Advertising has fascinated me since I studied psychology and sociology in the 70s, especially the areas of behavioural impact of perception, psychological programming and psychological reactance.
Subliminal advertising was the first, but now widely illegal form of advertising (less illegal in the USA where it still crops up from time to time) that made me aware of how to manipulate audiences. Audiences are flashed messages for about 0.003 seconds on e.g. a TV or cinema screen that we can't pick up in our conscious mind but are picked up by our deeper subconscious mind which is why back in the fifties cinema audiences were all desperate to buy a burger, an ice cream or a drink without suspecting they'd been programmed to do it. Obviously they just assumed it was a natural desire.

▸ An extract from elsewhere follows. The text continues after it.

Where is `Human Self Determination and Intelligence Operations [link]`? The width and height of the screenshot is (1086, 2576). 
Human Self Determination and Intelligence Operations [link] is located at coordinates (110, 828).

Nowadays, advertising is regulated in most countries a number of areas including false advertising i.e. making false claims about a product which is actually untrue, puffery (not illegal to claim that you e.g. make a better pizza than the competition as it's subjective) editing photos of e.g. people in weight loss adverts to make them look thinner than they are in reality, omitting key information, hidden fees/costs, oversize packaging, misleading health claims, failure to point out risk etc etc but there are still huge problems that need to be addressed.
Two main issues for me are 1) that prosecutions for lying in advertising are few and far between. Usually the people behind them are so rich and powerful (Murdoch for example) that prosecution is simply not affordable and 2) that in the absence of prosecution or penalty advertisers are increasingly publishing/screening outright lies as fact and as their worst possible outcome is being told to remove the ads they still win because the damage has been done and can't be undone.

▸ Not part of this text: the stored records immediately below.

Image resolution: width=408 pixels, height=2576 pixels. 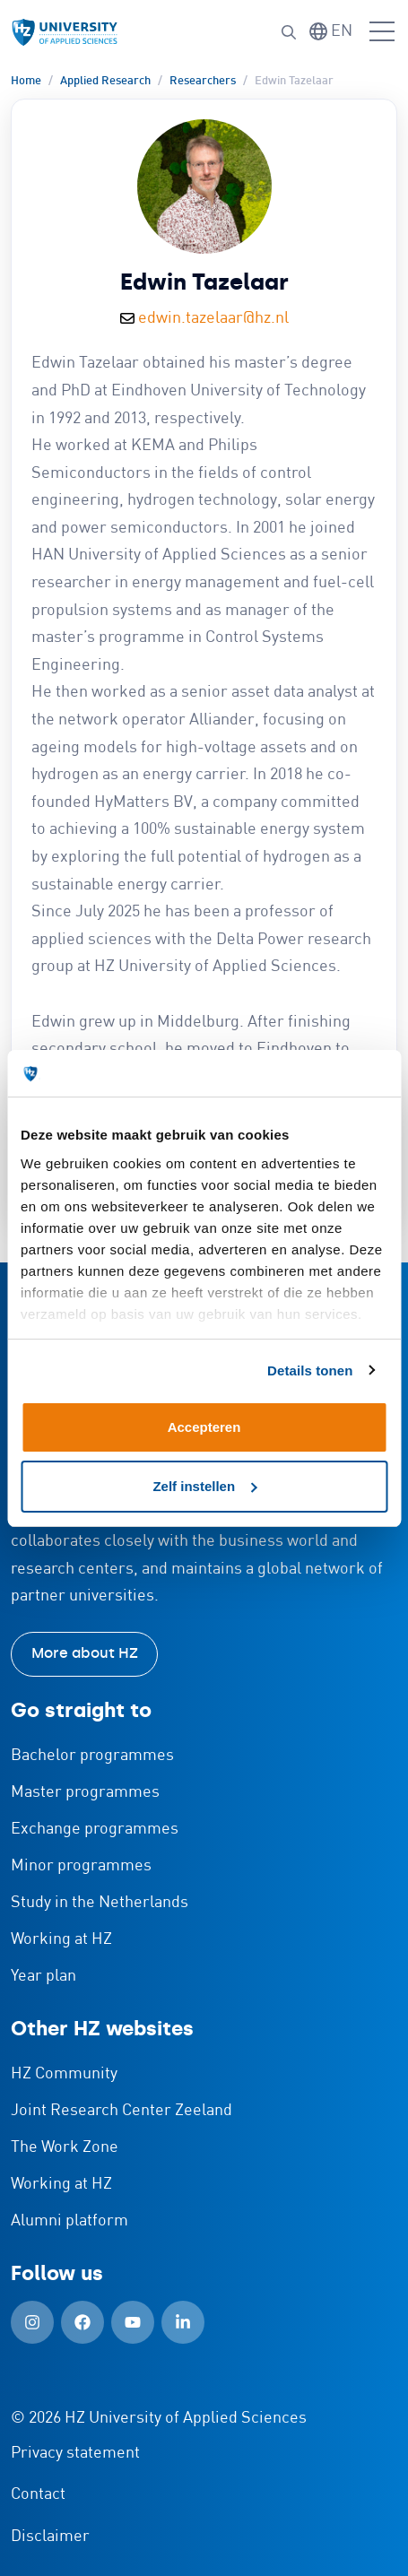 I want to click on More about HZ, so click(x=84, y=1652).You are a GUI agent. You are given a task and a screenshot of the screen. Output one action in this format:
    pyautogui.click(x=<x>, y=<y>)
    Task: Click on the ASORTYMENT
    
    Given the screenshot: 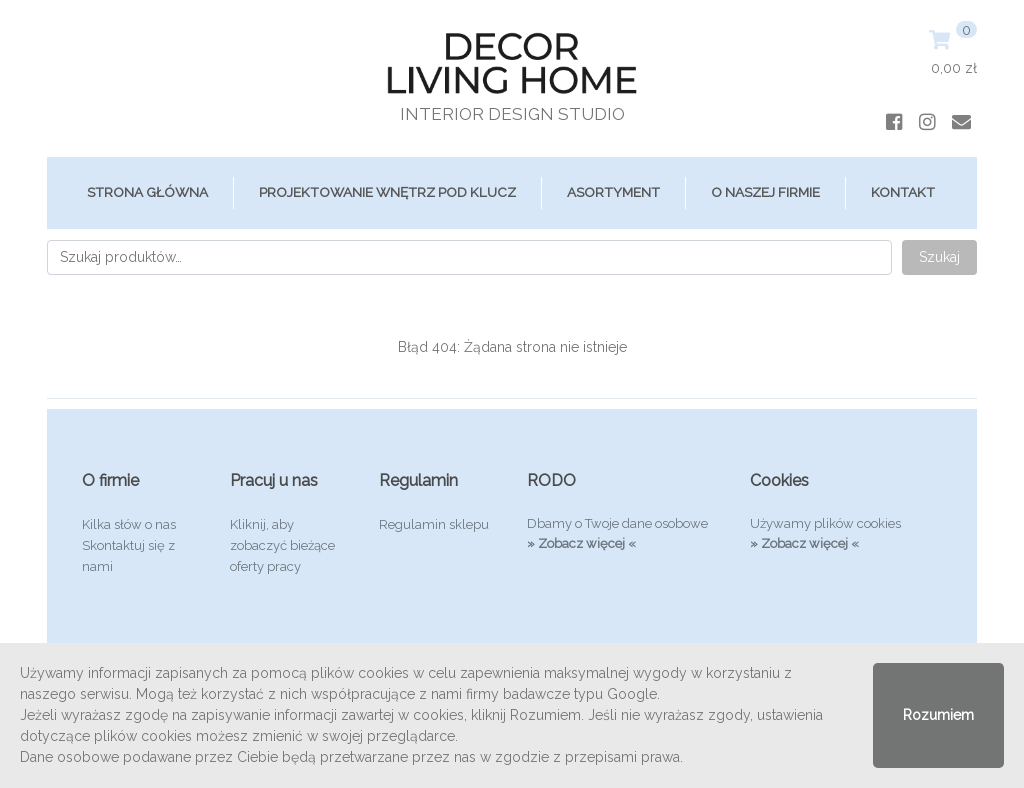 What is the action you would take?
    pyautogui.click(x=613, y=192)
    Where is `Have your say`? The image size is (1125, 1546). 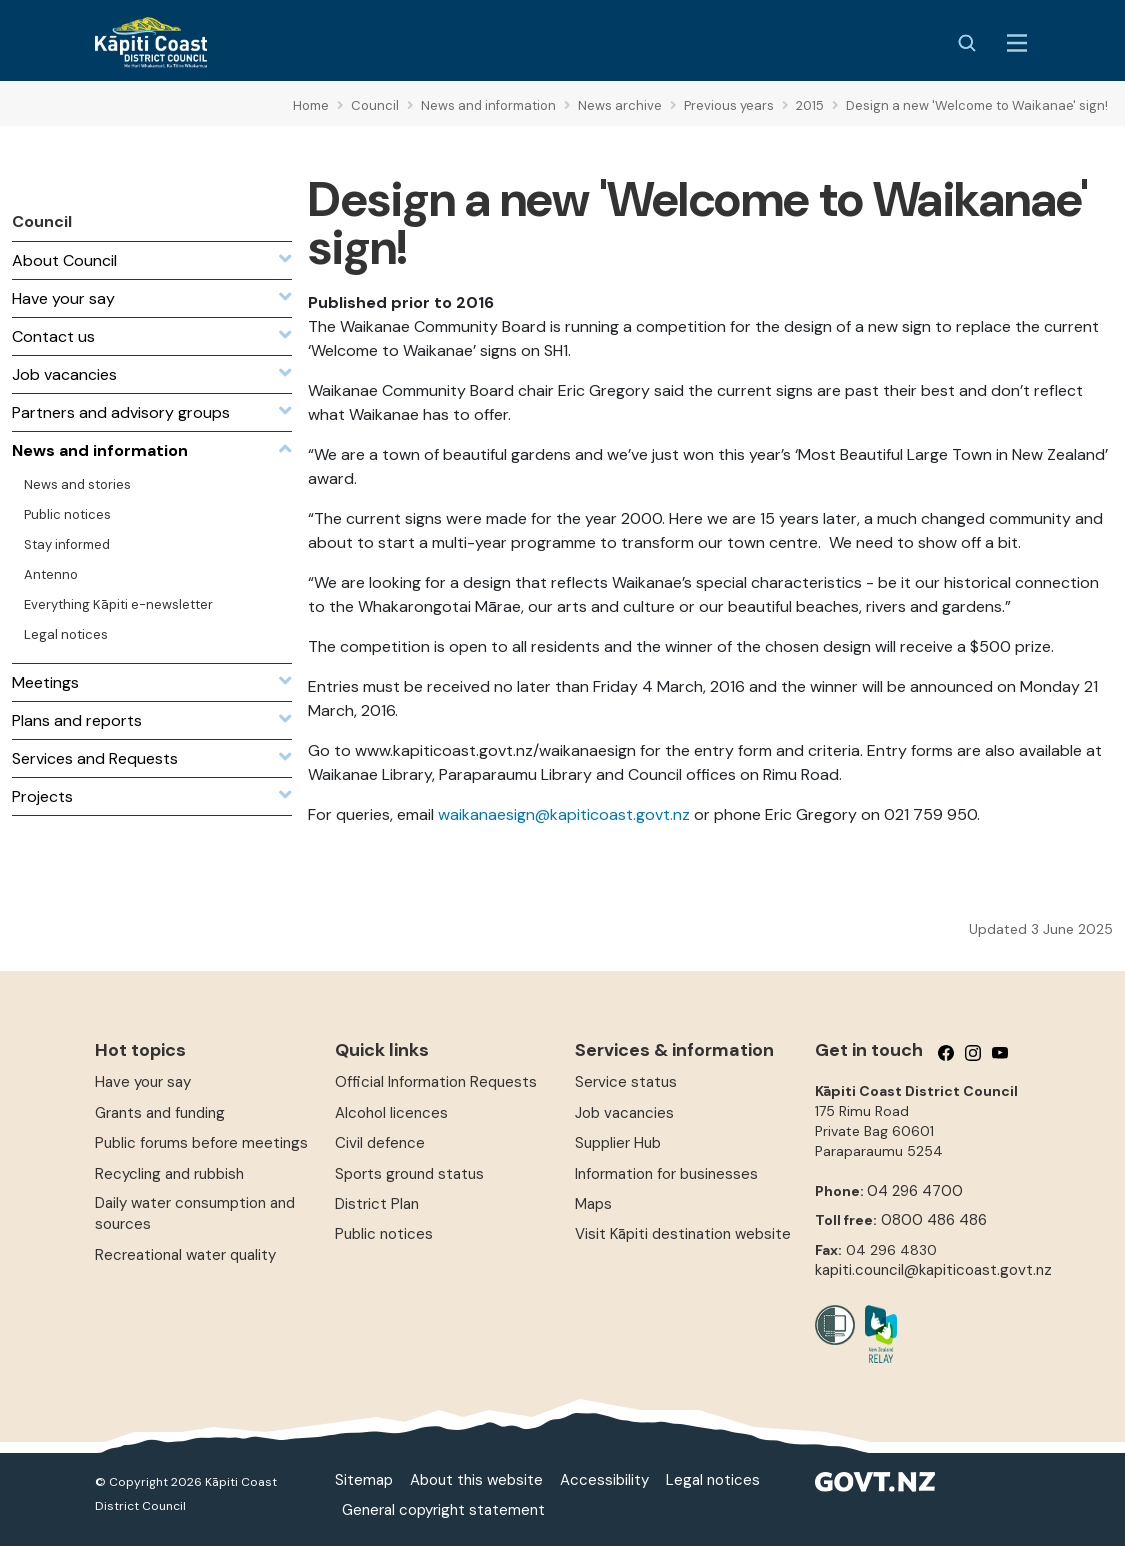
Have your say is located at coordinates (143, 1082).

I banged on about this in the B-word thread so I won't revisit that but given that advertisers now have greater consumer reach, greater ability to "push" adverts and more information about consumers than ever before in history thanks to the internet and especially social media I really hope that society can somehow find a way - and the balls - to get a grip of advertising before our ideas, opinions and lifestyles are completely controlled by the global corporations who employ these techniques to the greatest effect and nowadays to sell a lot more than products and services.

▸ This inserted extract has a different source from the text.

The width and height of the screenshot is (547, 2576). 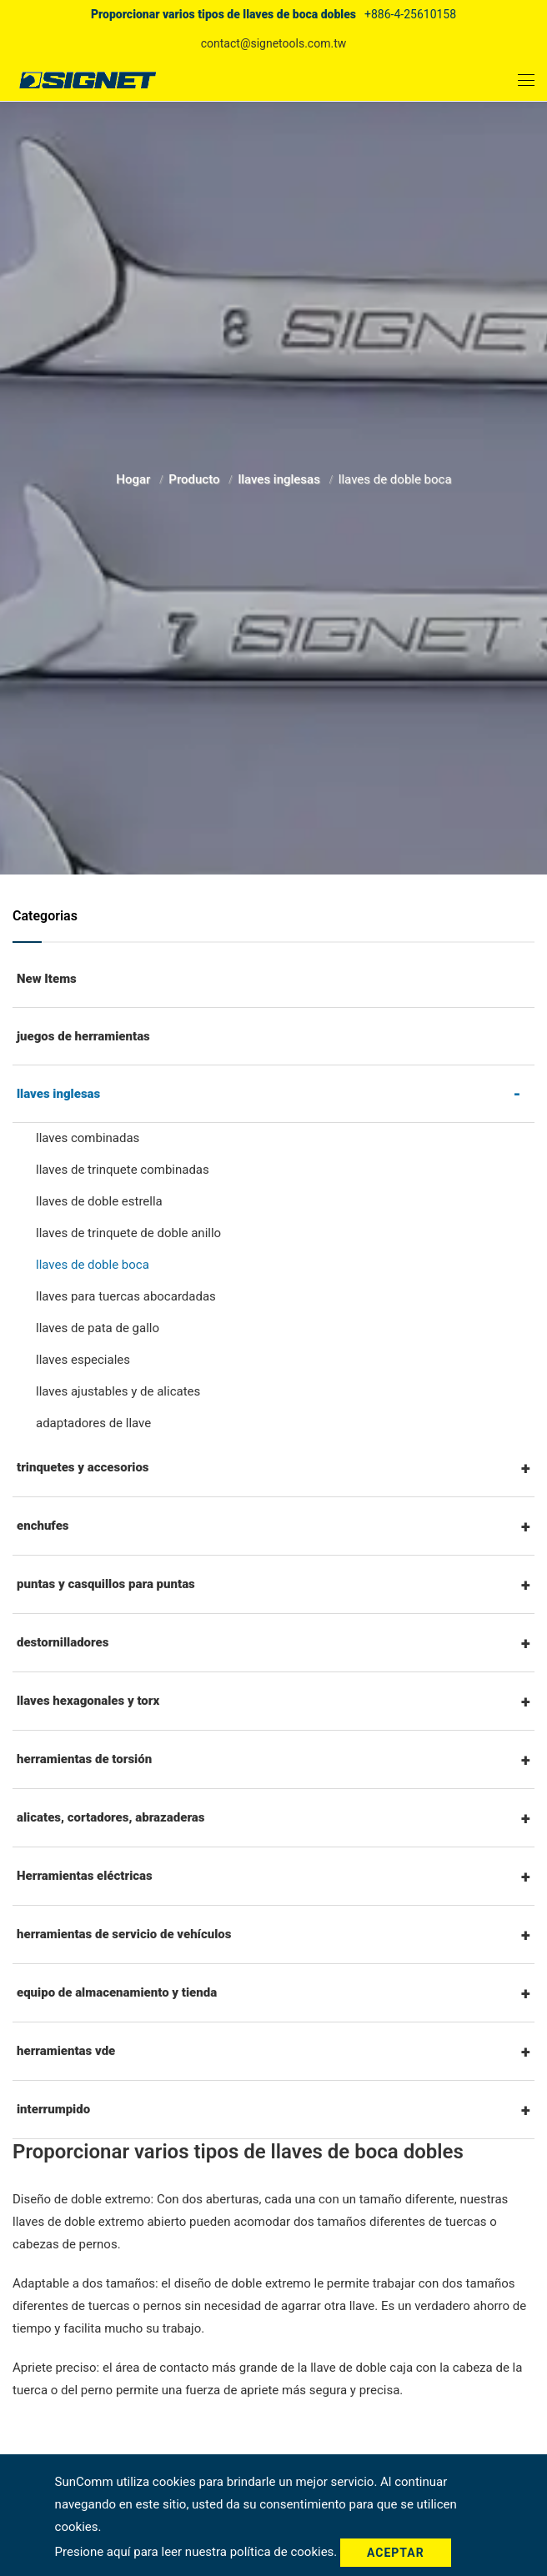 I want to click on llaves de doble estrella, so click(x=99, y=1201). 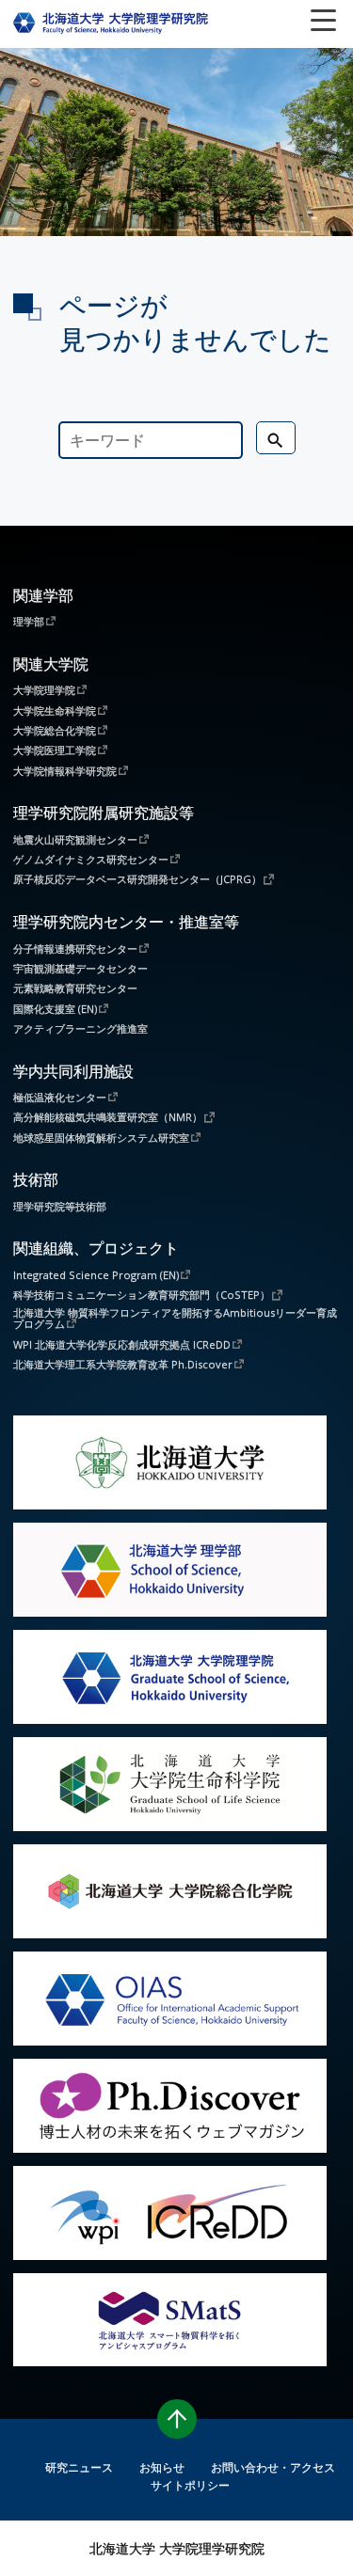 I want to click on 分子情報連携研究センター, so click(x=75, y=948).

The problem is rooted in ourselves though due to psychological reactance. Reactance is the fear of having our behavioural freedoms limited or curtailed by external forces - effectively removing our freedom of choice - so in a way society tends to tolerate more than it should having our opinions and behaviours manipulated by others because fundamentally, nobody likes to admit they were manipulated even if they recognise it has happened.
And the entire raison d'etre of advertising is to do just that - manipulate us, ideally without us even knowing it has happened.